___ DATASET RECORDS

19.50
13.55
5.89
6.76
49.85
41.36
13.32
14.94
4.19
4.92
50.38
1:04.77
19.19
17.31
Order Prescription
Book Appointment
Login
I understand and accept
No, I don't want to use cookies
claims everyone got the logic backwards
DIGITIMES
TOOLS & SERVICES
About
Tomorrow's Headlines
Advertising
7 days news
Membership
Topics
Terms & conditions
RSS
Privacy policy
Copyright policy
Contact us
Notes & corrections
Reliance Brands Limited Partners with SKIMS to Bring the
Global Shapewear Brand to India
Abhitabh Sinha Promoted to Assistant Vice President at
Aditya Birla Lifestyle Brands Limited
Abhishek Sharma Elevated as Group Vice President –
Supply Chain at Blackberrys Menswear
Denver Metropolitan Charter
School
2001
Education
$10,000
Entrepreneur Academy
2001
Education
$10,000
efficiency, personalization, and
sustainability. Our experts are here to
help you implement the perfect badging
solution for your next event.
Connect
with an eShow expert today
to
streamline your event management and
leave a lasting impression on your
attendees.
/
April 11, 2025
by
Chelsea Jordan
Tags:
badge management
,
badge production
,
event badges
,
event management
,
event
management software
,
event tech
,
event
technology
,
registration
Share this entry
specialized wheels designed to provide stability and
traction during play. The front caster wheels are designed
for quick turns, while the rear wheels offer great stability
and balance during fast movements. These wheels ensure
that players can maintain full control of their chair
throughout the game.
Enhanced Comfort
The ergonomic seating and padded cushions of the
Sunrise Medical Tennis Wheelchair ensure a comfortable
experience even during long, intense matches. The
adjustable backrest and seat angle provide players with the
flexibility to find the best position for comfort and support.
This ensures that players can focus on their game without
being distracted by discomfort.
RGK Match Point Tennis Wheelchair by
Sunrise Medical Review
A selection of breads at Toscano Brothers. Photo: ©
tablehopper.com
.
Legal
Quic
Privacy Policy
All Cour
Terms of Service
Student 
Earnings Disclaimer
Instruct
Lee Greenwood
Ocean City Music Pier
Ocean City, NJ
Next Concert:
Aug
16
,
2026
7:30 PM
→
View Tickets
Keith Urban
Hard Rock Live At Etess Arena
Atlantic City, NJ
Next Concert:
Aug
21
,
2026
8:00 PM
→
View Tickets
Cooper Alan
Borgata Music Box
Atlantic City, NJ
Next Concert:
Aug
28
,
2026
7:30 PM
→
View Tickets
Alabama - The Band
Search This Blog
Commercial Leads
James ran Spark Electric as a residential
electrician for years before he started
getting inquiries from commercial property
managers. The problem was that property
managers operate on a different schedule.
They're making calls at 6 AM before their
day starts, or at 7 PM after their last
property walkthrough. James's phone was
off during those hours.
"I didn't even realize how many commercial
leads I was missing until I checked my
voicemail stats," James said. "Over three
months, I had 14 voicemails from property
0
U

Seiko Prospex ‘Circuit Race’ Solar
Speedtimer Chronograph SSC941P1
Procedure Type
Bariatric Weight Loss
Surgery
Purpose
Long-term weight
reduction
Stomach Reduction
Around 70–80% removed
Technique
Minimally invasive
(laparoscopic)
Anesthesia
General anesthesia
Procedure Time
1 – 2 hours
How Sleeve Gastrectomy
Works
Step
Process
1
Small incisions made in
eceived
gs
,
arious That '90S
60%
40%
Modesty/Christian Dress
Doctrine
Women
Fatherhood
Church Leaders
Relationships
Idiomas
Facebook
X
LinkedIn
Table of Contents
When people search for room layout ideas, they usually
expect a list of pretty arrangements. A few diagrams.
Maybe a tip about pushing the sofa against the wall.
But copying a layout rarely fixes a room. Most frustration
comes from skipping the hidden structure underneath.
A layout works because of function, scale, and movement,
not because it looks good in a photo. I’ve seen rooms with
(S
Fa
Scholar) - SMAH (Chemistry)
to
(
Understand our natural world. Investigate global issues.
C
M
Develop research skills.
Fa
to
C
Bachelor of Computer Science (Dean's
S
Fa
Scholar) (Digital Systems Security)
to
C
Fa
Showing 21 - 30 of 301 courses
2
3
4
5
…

______

Print only these lines, please. They run from the start of the entries above to the line containing "Share this entry", both ends included, and must match exactly.

19.50
13.55
5.89
6.76
49.85
41.36
13.32
14.94
4.19
4.92
50.38
1:04.77
19.19
17.31
Order Prescription
Book Appointment
Login
I understand and accept
No, I don't want to use cookies
claims everyone got the logic backwards
DIGITIMES
TOOLS & SERVICES
About
Tomorrow's Headlines
Advertising
7 days news
Membership
Topics
Terms & conditions
RSS
Privacy policy
Copyright policy
Contact us
Notes & corrections
Reliance Brands Limited Partners with SKIMS to Bring the
Global Shapewear Brand to India
Abhitabh Sinha Promoted to Assistant Vice President at
Aditya Birla Lifestyle Brands Limited
Abhishek Sharma Elevated as Group Vice President –
Supply Chain at Blackberrys Menswear
Denver Metropolitan Charter
School
2001
Education
$10,000
Entrepreneur Academy
2001
Education
$10,000
efficiency, personalization, and
sustainability. Our experts are here to
help you implement the perfect badging
solution for your next event.
Connect
with an eShow expert today
to
streamline your event management and
leave a lasting impression on your
attendees.
/
April 11, 2025
by
Chelsea Jordan
Tags:
badge management
,
badge production
,
event badges
,
event management
,
event
management software
,
event tech
,
event
technology
,
registration
Share this entry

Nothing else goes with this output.